Stella ergueu as mangas de suas vestes, revelando os braços limpos, a pele pálida e intocada, sem nenhum sinal da marca negra que Regulus temia ver.
Ela fez um gesto seco, como se desafiando a observá-los com mais atenção, sem mais palavras. A dor de estar sendo acusada daquela forma ressoava em cada fibra de seu ser, mas ela não deixou que isso transparecesse em sua postura.
Com um movimento impassível, ela então retirou a carta de dentro de sua capa, segurando-a por um momento entre os dedos, como se fosse uma prova irrefutável de sua inocência. Ela a entregou a Regulus, seus olhos nunca deixando os dele.
A carta era simples, casual, quase rotineira – uma atualização sobre sua chegada segura a Hogwarts, com um tom reconfortante, familiar. Nada mais. Nada que justificasse a dúvida que ele havia lançado sobre ela.
Regulus, com a carta em mãos, a leu em silêncio. As palavras dela eram delicadas, e o conteúdo, incrivelmente inofensivo, fazia suas suspeitas parecerem tolas, pequenas demais frente à realidade simples daquilo que estava diante dele.
Ele levantou os olhos lentamente para Stella, o semblante pálido e um tanto constrangido, a raiva e a desconfiança murchando diante da clara evidência de que ele havia errado. Mas ele não sabia como voltar atrás. Não sabia como desfazer a mentira que ele havia tecido ao redor dela.
— Eu... — A voz dele falhou, e Regulus abaixou a cabeça por um momento, como se estivesse tentando encontrar palavras que não soubessem amargar o momento ainda mais. Quando olhou para ela de novo, havia uma hesitação dolorosa. — Eu não deveria ter duvidado de você, Stella.
O silêncio que se seguiu foi carregado de peso, mas também de uma vergonha silenciosa que ele não sabia como dissipar. Ele segurava a carta, ainda na mão, como um lembrete de seu erro.
O rapaz queria puxá-la para perto, queria consertar o que havia feito, mas sabia que a ferida que ele causara não seria curada com meras palavras.
— Stella, eu... — Sua voz falhou, e ele a forçou a continuar, sua garganta apertada com o peso de um arrependimento profundo. — Eu não queria te ferir. Eu errei. Me desculpa, por favor.
Ela o olhou com olhos que não carregavam mais amor, mas uma tristeza silenciosa, uma dor cortante que o atravessou. E, então, suas palavras saíram, frias e afiadas, como lâminas de gelo.
— Vai para o inferno, Regulus. — A voz dela estava calma, mas a intensidade do que dizia fazia as palavras ecoarem com um peso devastador. Ela o olhou uma última vez, o olhar como se o estivesse sepultando ali mesmo, entre os dois.
Regulus estremeceu, sentindo as palavras dela rasgando-lhe a alma. Ele nunca imaginara que chegaria a esse ponto.
Nunca imaginara que, depois de tantos anos, depois de tantas batalhas internas, de tantas promessas e confiança, eles chegariam a esse impasse.
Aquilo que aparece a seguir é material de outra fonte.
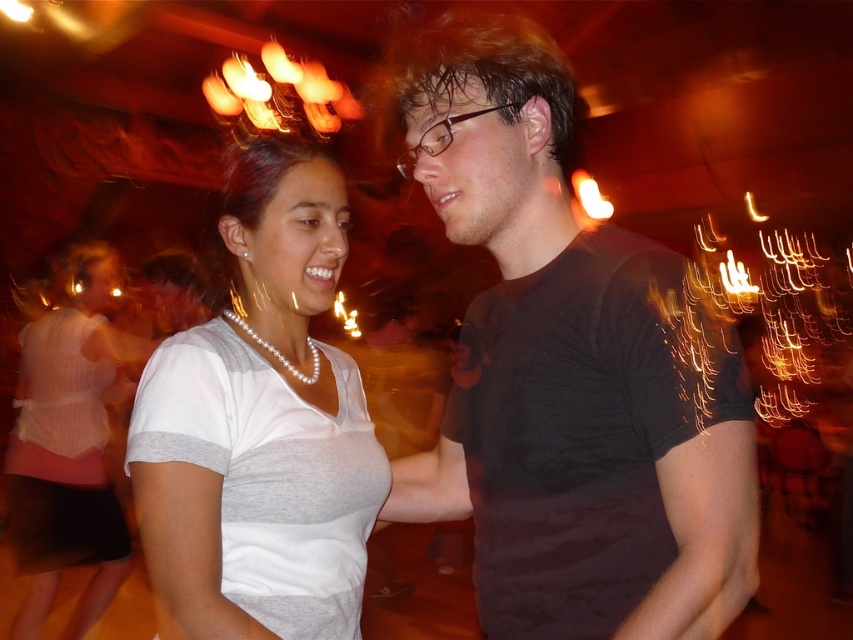 Who is more forward, (509, 64) or (91, 369)?

Positioned in front is point (509, 64).

Which is in front, point (395, 461) or point (79, 332)?

Positioned in front is point (395, 461).

This screenshot has width=853, height=640. I want to click on black matte shirt at center, so click(x=564, y=369).

I want to click on white pearl necklace at center, so click(260, 426).

What are the coordinates of `white pearl necklace at center` in the screenshot? It's located at (260, 426).

Is black matte shirt at center closer to the viewer compared to white pearl necklace at center?

Yes, black matte shirt at center is closer to the viewer.

Is point (619, 595) farther from camera compared to point (309, 561)?

No, (619, 595) is closer to viewer.

Does point (636, 397) lie behind point (229, 189)?

No, (636, 397) is closer to viewer.

The width and height of the screenshot is (853, 640). I want to click on black matte shirt at center, so [564, 369]. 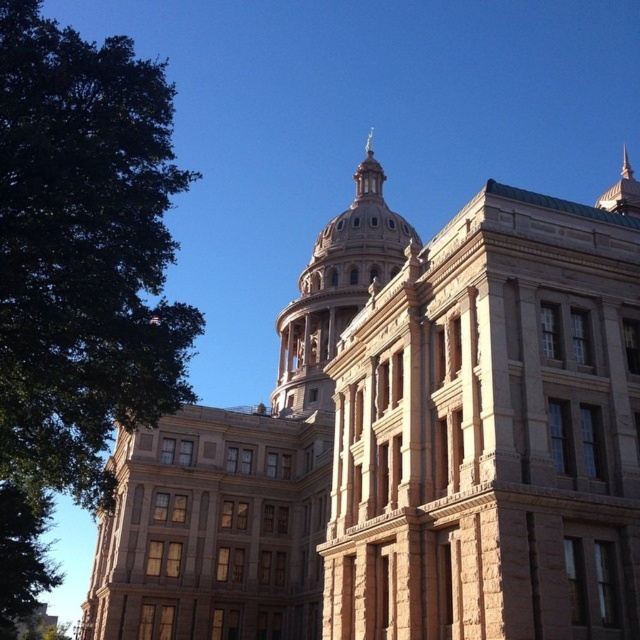 Which is behind, point (154, 353) or point (33, 509)?

Positioned behind is point (33, 509).

In order to click on green leafy tree at left in this screenshot , I will do `click(77, 275)`.

Consider the image. Who is positioned more to the right, green leafy tree at left or golden stone dome at center?

From the viewer's perspective, golden stone dome at center appears more on the right side.

Which is below, green leafy tree at left or golden stone dome at center?

Positioned lower is green leafy tree at left.

Who is more distant from viewer, (x=49, y=461) or (x=376, y=195)?

Positioned behind is point (x=376, y=195).

The height and width of the screenshot is (640, 640). I want to click on green leafy tree at left, so (77, 275).

Who is more forward, (342, 236) or (17, 497)?

Point (17, 497)

Which of these two, golden stone dome at center or green leafy tree at lower left, stands shorter?

green leafy tree at lower left

This screenshot has height=640, width=640. I want to click on golden stone dome at center, so click(337, 289). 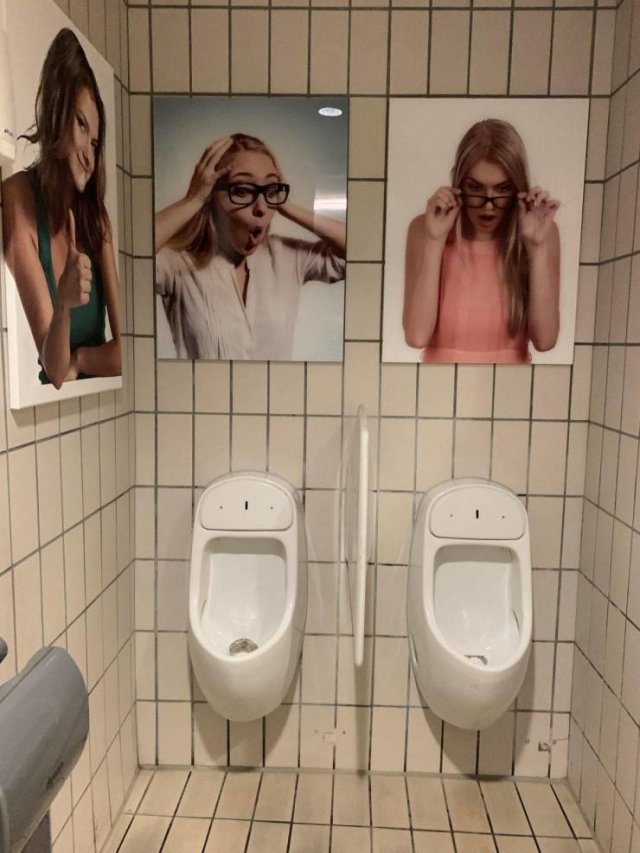 Locate an element on the screen. The image size is (640, 853). toilet paper holder is located at coordinates (26, 739). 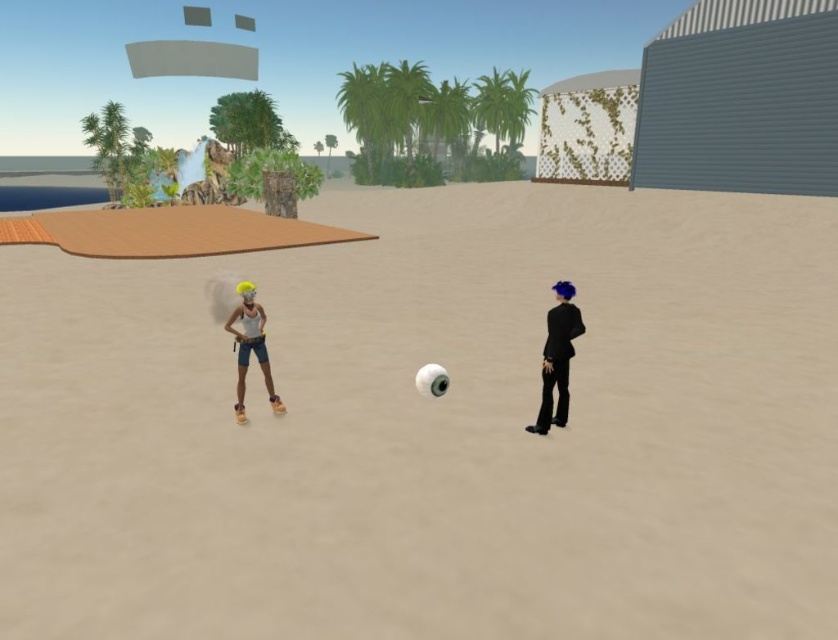 Question: Which of the following is the closest to the observer?

Choices:
 (A) shiny black suit at right
 (B) beige sand at center

Answer: (B)

Question: Does beige sand at center have a smaller size compared to shiny black suit at right?

Choices:
 (A) no
 (B) yes

Answer: (A)

Question: Is shiny black suit at right in front of matte yellow hair at center?

Choices:
 (A) yes
 (B) no

Answer: (A)

Question: Which point is farther to the camera?

Choices:
 (A) (562, 314)
 (B) (385, 237)

Answer: (B)

Question: Is shiny black suit at right below matte yellow hair at center?

Choices:
 (A) no
 (B) yes

Answer: (A)

Question: Among these objects, which one is farthest from the camera?

Choices:
 (A) beige sand at center
 (B) shiny black suit at right
 (C) matte yellow hair at center

Answer: (C) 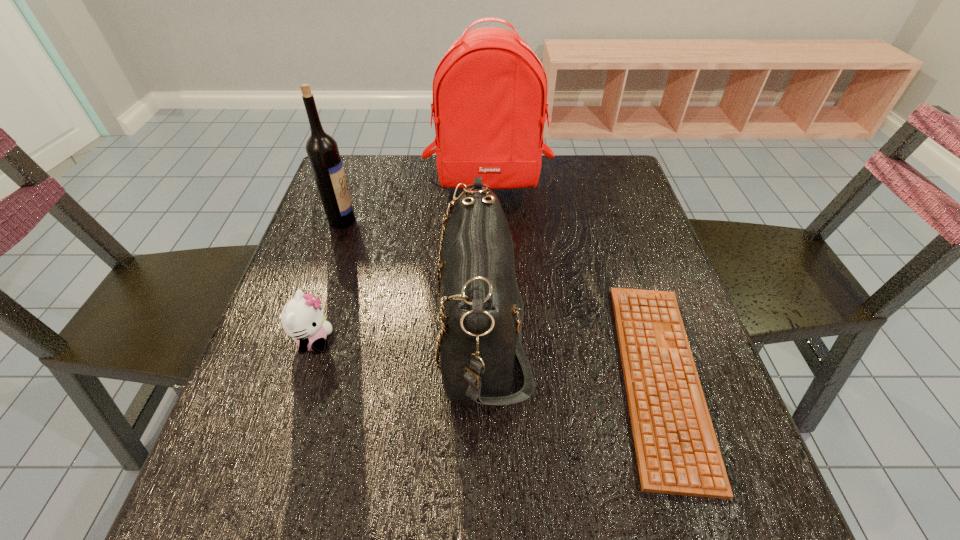 Image resolution: width=960 pixels, height=540 pixels. I want to click on free space that is in between the tallest object and the rightmost object, so click(574, 280).

You are a GUI agent. You are given a task and a screenshot of the screen. Output one action in this format:
    pyautogui.click(x=<x>, y=<y>)
    Task: Click on the free space that is in between the handbag and the rightmost object
    Image resolution: width=960 pixels, height=540 pixels.
    Given the screenshot: What is the action you would take?
    pyautogui.click(x=571, y=353)

At what (x,y) coordinates should I click in order to perform the action: click on vacant space that's between the third shortest object and the rightmost object. Please return your answer as a coordinate pair (x, y). Looking at the image, I should click on (571, 353).

Identify the location of vacant space that is in between the farthest object and the rightmost object. (574, 280).

This screenshot has width=960, height=540. In order to click on object identified as the third closest to the backpack in this screenshot , I will do `click(677, 451)`.

Select which object appears as the fourth closest to the fourth shortest object. Please provide its 2D coordinates. Your answer should be formatted as a tuple, i.e. [(x, y)], where the tuple contains the x and y coordinates of a point satisfying the conditions above.

[(677, 451)]

Find the location of a particular element. This screenshot has width=960, height=540. free point that satisfies the following two spatial constraints: 1. on the main compartment of the farthest object; 2. at the front of the third tallest object with chain and zipper is located at coordinates (x=492, y=328).

Identify the location of free point that satisfies the following two spatial constraints: 1. on the main compartment of the tallest object; 2. at the front of the third tallest object with chain and zipper. The height and width of the screenshot is (540, 960). (492, 328).

In order to click on free space that satisfies the following two spatial constraints: 1. on the front-facing side of the second shortest object; 2. on the back side of the shortest object in this screenshot , I will do `click(301, 377)`.

Identify the location of vacant point that satisfies the following two spatial constraints: 1. on the label of the fourth shortest object; 2. on the right side of the computer keyboard. The width and height of the screenshot is (960, 540). (288, 377). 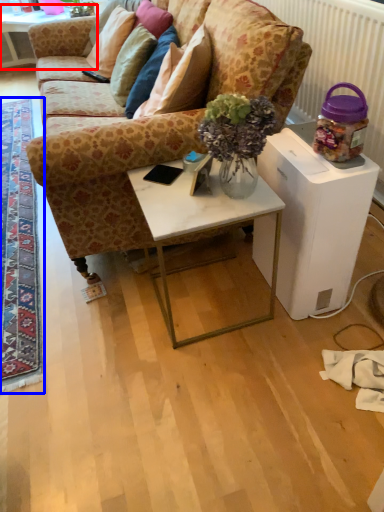 Question: Which point is closer to the camera, table (highlighted by a red box) or mat (highlighted by a blue box)?

Choices:
 (A) table
 (B) mat

Answer: (B) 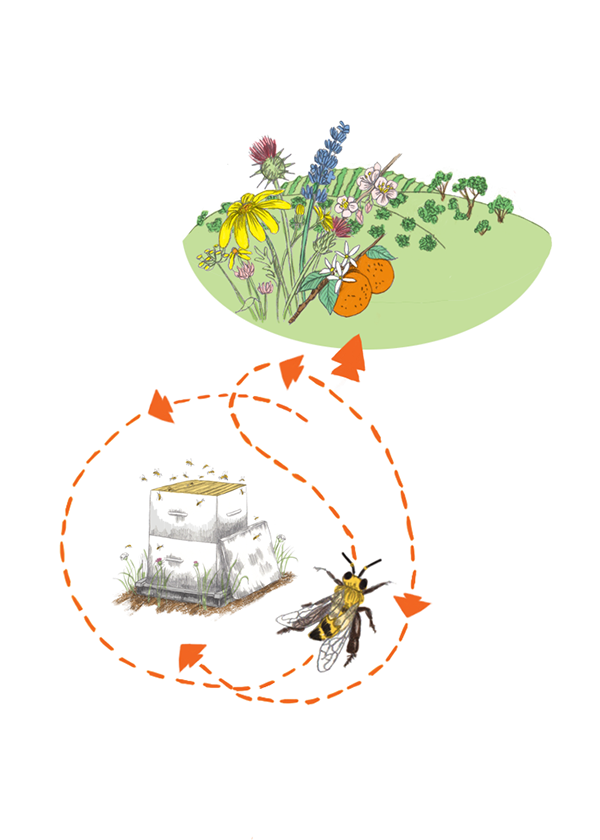 What are the coordinates of `green plants` in the screenshot? It's located at (475, 190), (505, 210). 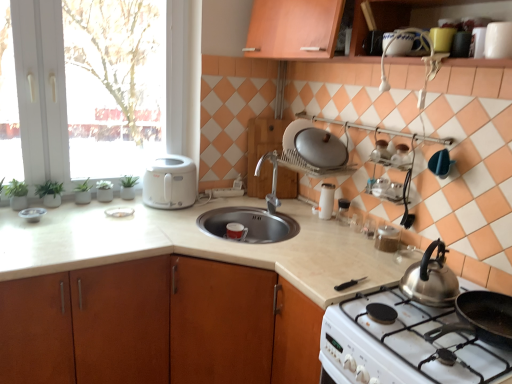 Question: Are satin silver lid at upper center, which is counted as the second kitchen appliance, starting from the right, and green matte plant at left making contact?

Choices:
 (A) yes
 (B) no

Answer: (B)

Question: Is satin silver lid at upper center, placed as the second kitchen appliance when sorted from left to right, to the left of green matte plant at left from the viewer's perspective?

Choices:
 (A) yes
 (B) no

Answer: (B)

Question: Can you confirm if satin silver lid at upper center, which is counted as the second kitchen appliance, starting from the right, is smaller than green matte plant at left?

Choices:
 (A) no
 (B) yes

Answer: (A)

Question: From the image's perspective, is satin silver lid at upper center, which is counted as the second kitchen appliance, starting from the right, located beneath green matte plant at left?

Choices:
 (A) yes
 (B) no

Answer: (B)

Question: Is satin silver lid at upper center, which is counted as the second kitchen appliance, starting from the right, turned away from green matte plant at left?

Choices:
 (A) no
 (B) yes

Answer: (A)

Question: From their relative heights in the image, would you say clear glass salt and pepper shakers at center, the 1th appliance in the back-to-front sequence, is taller or shorter than white glossy salt shaker at center, placed as the 1th kitchen appliance when sorted from right to left?

Choices:
 (A) short
 (B) tall

Answer: (A)

Question: From the image's perspective, is clear glass salt and pepper shakers at center, the 4th appliance in the right-to-left sequence, located above or below white glossy salt shaker at center, placed as the 1th kitchen appliance when sorted from right to left?

Choices:
 (A) below
 (B) above

Answer: (A)

Question: In the image, is clear glass salt and pepper shakers at center, the 4th appliance in the right-to-left sequence, on the left side or the right side of white glossy salt shaker at center, placed as the 1th kitchen appliance when sorted from right to left?

Choices:
 (A) right
 (B) left

Answer: (A)

Question: Do you think clear glass salt and pepper shakers at center, the 4th appliance in the right-to-left sequence, is within white glossy salt shaker at center, placed as the 1th kitchen appliance when sorted from right to left, or outside of it?

Choices:
 (A) outside
 (B) inside

Answer: (A)

Question: From a real-world perspective, is white glossy salt shaker at center, acting as the 3th kitchen appliance starting from the left, positioned above or below clear glass jar at upper right, which appears as the second appliance when viewed from the right?

Choices:
 (A) above
 (B) below

Answer: (A)

Question: Considering the positions of white glossy salt shaker at center, acting as the 3th kitchen appliance starting from the left, and clear glass jar at upper right, acting as the 6th appliance starting from the top, in the image, is white glossy salt shaker at center, acting as the 3th kitchen appliance starting from the left, bigger or smaller than clear glass jar at upper right, acting as the 6th appliance starting from the top,?

Choices:
 (A) big
 (B) small

Answer: (A)

Question: Considering the relative positions of white glossy salt shaker at center, placed as the 1th kitchen appliance when sorted from right to left, and clear glass jar at upper right, which is the first appliance in bottom-to-top order, in the image provided, is white glossy salt shaker at center, placed as the 1th kitchen appliance when sorted from right to left, to the left or to the right of clear glass jar at upper right, which is the first appliance in bottom-to-top order,?

Choices:
 (A) left
 (B) right

Answer: (A)

Question: Looking at their shapes, would you say white glossy salt shaker at center, acting as the 3th kitchen appliance starting from the left, is wider or thinner than clear glass jar at upper right, the 2th appliance in the front-to-back sequence?

Choices:
 (A) wide
 (B) thin

Answer: (B)

Question: Is white glossy plate at left, the second appliance positioned from the back, spatially inside satin silver lid at upper center, which is counted as the second kitchen appliance, starting from the right, or outside of it?

Choices:
 (A) outside
 (B) inside

Answer: (A)

Question: Is white glossy plate at left, the 3th appliance viewed from the top, in front of or behind satin silver lid at upper center, which is counted as the second kitchen appliance, starting from the right, in the image?

Choices:
 (A) front
 (B) behind

Answer: (B)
Pela primeira vez, em todos os anos de amizade e romance ele tinha a sensação de que algo que era precioso estava quebrado de forma irreparável. O Black passou a mão pelos cabelos, como se estivesse tentando impedir que a realidade o engolisse.
— Minha estrela... — sussurrou, a voz embargada pela dor. Ele deu um passo em sua direção, como se o impulso fosse mais forte do que qualquer razão que pudesse ter.
Stella, no entanto, não hesitou. O olhar dela, antes tão afetuoso, agora estava frio e distante, e a expressão em seu rosto foi como um espelho partido. Ela deu um passo atrás, quase instintivamente, e suas palavras cortaram o ar como uma lâmina afiada, a decisão clara em sua voz.
— Eu não posso mais, Regulus... Acabou. — Stella pronunciou a última parte com a voz trêmula e lágrimas nos olhos, enquanto reprimia um soluço.
Ela não olhou para trás enquanto se virava, seus passos decididos ecoando na sala silenciosa, afastando-se dele como se estivesse deixando para trás não apenas um momento, mas uma parte inteira de sua vida. Regulus, por sua vez, ficou ali, imóvel, paralisado, sentindo o peso da perda arrastá-lo para um lugar sombrio que ele nunca imaginou que alcançaria.